Transcribed page contents:

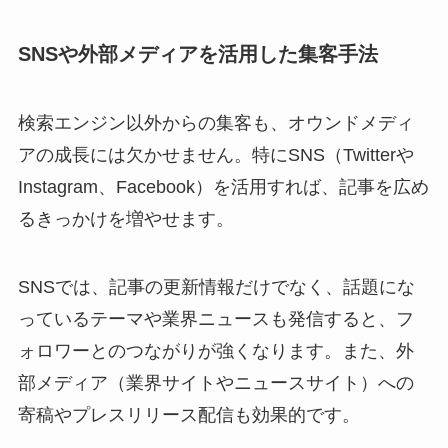
SNSや外部メディアを活用した集客手法
検索エンジン以外からの集客も、オウンドメディ
アの成長には欠かせません。特にSNS（Twitterや
Instagram、Facebook）を活用すれば、記事を広め
るきっかけを増やせます。
SNSでは、記事の更新情報だけでなく、話題にな
っているテーマや業界ニュースも発信すると、フ
ォロワーとのつながりが強くなります。また、外
部メディア（業界サイトやニュースサイト）への
寄稿やプレスリリース配信も効果的です。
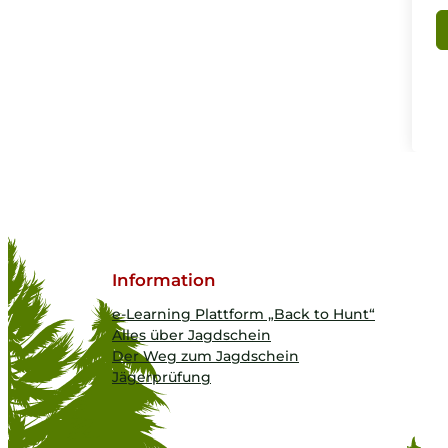
Information
e-Learning Plattform „Back to Hunt“
Alles über Jagdschein
Der Weg zum Jagdschein
Jägerprüfung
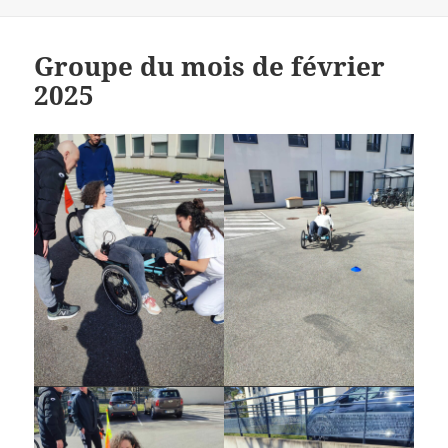
Groupe du mois de février
2025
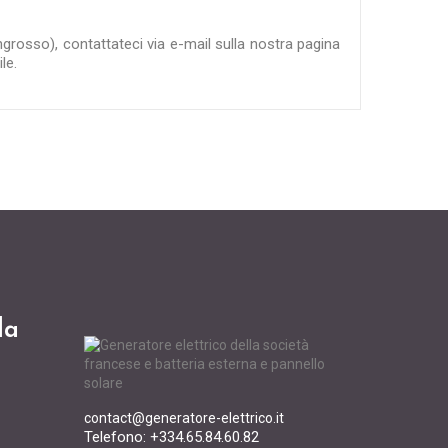
ingrosso), contattateci via e-mail sulla nostra pagina
le.
da
contact@generatore-elettrico.it
Telefono: +334.65.84.60.82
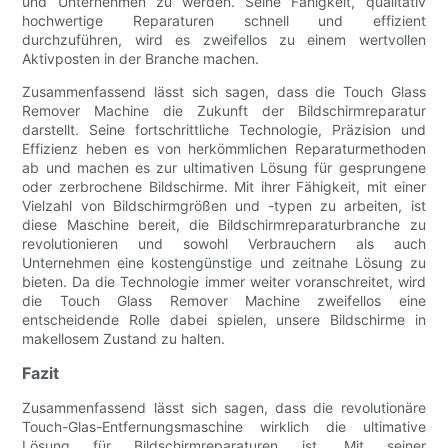
und Unternehmen zu werden. Seine Fähigkeit, qualitativ
hochwertige Reparaturen schnell und effizient
durchzuführen, wird es zweifellos zu einem wertvollen
Aktivposten in der Branche machen.
Zusammenfassend lässt sich sagen, dass die Touch Glass
Remover Machine die Zukunft der Bildschirmreparatur
darstellt. Seine fortschrittliche Technologie, Präzision und
Effizienz heben es von herkömmlichen Reparaturmethoden
ab und machen es zur ultimativen Lösung für gesprungene
oder zerbrochene Bildschirme. Mit ihrer Fähigkeit, mit einer
Vielzahl von Bildschirmgrößen und -typen zu arbeiten, ist
diese Maschine bereit, die Bildschirmreparaturbranche zu
revolutionieren und sowohl Verbrauchern als auch
Unternehmen eine kostengünstige und zeitnahe Lösung zu
bieten. Da die Technologie immer weiter voranschreitet, wird
die Touch Glass Remover Machine zweifellos eine
entscheidende Rolle dabei spielen, unsere Bildschirme in
makellosem Zustand zu halten.
Fazit
Zusammenfassend lässt sich sagen, dass die revolutionäre
Touch-Glas-Entfernungsmaschine wirklich die ultimative
Lösung für Bildschirmreparaturen ist. Mit seiner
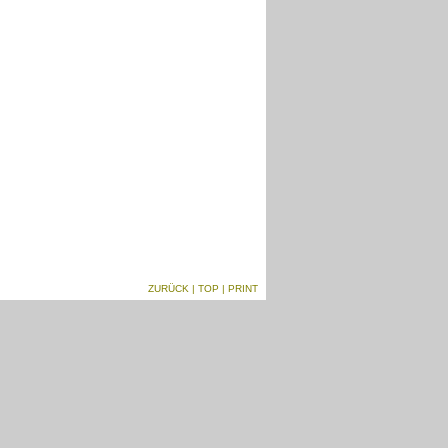
ZURÜCK
|
TOP
| PRINT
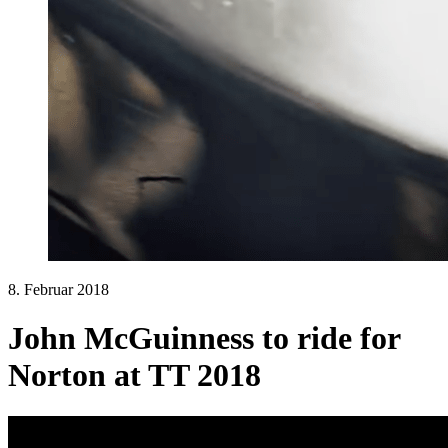
8. Februar 2018
John McGuinness to ride for
Norton at TT 2018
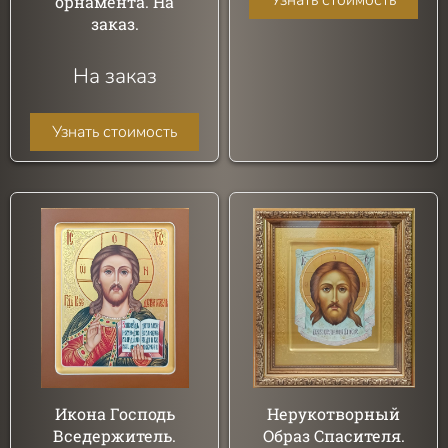
Узнать стоимость
орнамента. На
заказ.
На заказ
Узнать стоимость
Икона Господь
Нерукотворный
Вседержитель.
Образ Спасителя.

■ EXERCISE DESCRIPTION
Every line above should be duplicated exactly; the pictures are to be left out.

■ SOLUTION TO THIS TASK
SNSや外部メディアを活用した集客手法
検索エンジン以外からの集客も、オウンドメディ
アの成長には欠かせません。特にSNS（Twitterや
Instagram、Facebook）を活用すれば、記事を広め
るきっかけを増やせます。
SNSでは、記事の更新情報だけでなく、話題にな
っているテーマや業界ニュースも発信すると、フ
ォロワーとのつながりが強くなります。また、外
部メディア（業界サイトやニュースサイト）への
寄稿やプレスリリース配信も効果的です。
Information
e-Learning Plattform „Back to Hunt“
Alles über Jagdschein
Der Weg zum Jagdschein
Jägerprüfung
Groupe du mois de février
2025
ingrosso), contattateci via e-mail sulla nostra pagina
le.
da
contact@generatore-elettrico.it
Telefono: +334.65.84.60.82
und Unternehmen zu werden. Seine Fähigkeit, qualitativ
hochwertige Reparaturen schnell und effizient
durchzuführen, wird es zweifellos zu einem wertvollen
Aktivposten in der Branche machen.
Zusammenfassend lässt sich sagen, dass die Touch Glass
Remover Machine die Zukunft der Bildschirmreparatur
darstellt. Seine fortschrittliche Technologie, Präzision und
Effizienz heben es von herkömmlichen Reparaturmethoden
ab und machen es zur ultimativen Lösung für gesprungene
oder zerbrochene Bildschirme. Mit ihrer Fähigkeit, mit einer
Vielzahl von Bildschirmgrößen und -typen zu arbeiten, ist
diese Maschine bereit, die Bildschirmreparaturbranche zu
revolutionieren und sowohl Verbrauchern als auch
Unternehmen eine kostengünstige und zeitnahe Lösung zu
bieten. Da die Technologie immer weiter voranschreitet, wird
die Touch Glass Remover Machine zweifellos eine
entscheidende Rolle dabei spielen, unsere Bildschirme in
makellosem Zustand zu halten.
Fazit
Zusammenfassend lässt sich sagen, dass die revolutionäre
Touch-Glas-Entfernungsmaschine wirklich die ultimative
Lösung für Bildschirmreparaturen ist. Mit seiner
ZURÜCK
|
TOP
| PRINT
8. Februar 2018
John McGuinness to ride for
Norton at TT 2018
Узнать стоимость
орнамента. На
заказ.
На заказ
Узнать стоимость
Икона Господь
Нерукотворный
Вседержитель.
Образ Спасителя.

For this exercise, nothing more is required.